(Stored items from a collection)

■ ■ ■ ■ ■

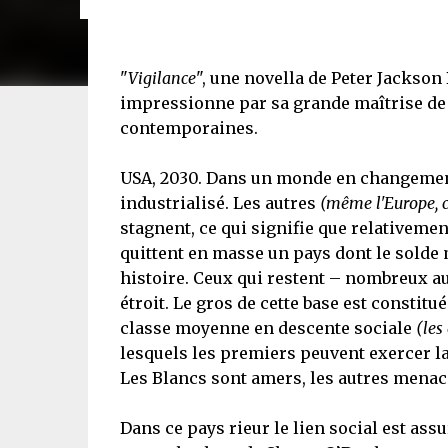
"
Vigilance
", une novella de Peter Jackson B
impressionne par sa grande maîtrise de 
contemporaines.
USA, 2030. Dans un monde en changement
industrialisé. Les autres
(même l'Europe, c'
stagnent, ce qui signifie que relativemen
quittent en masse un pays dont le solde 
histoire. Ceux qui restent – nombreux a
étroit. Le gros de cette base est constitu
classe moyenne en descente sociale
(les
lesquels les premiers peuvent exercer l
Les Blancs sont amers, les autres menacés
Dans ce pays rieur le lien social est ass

■ ■ ■ ■ ■

Considering only the data above, return the lines in which "autres" occurs.

-- Your response --
industrialisé. Les autres
Les Blancs sont amers, les autres menacés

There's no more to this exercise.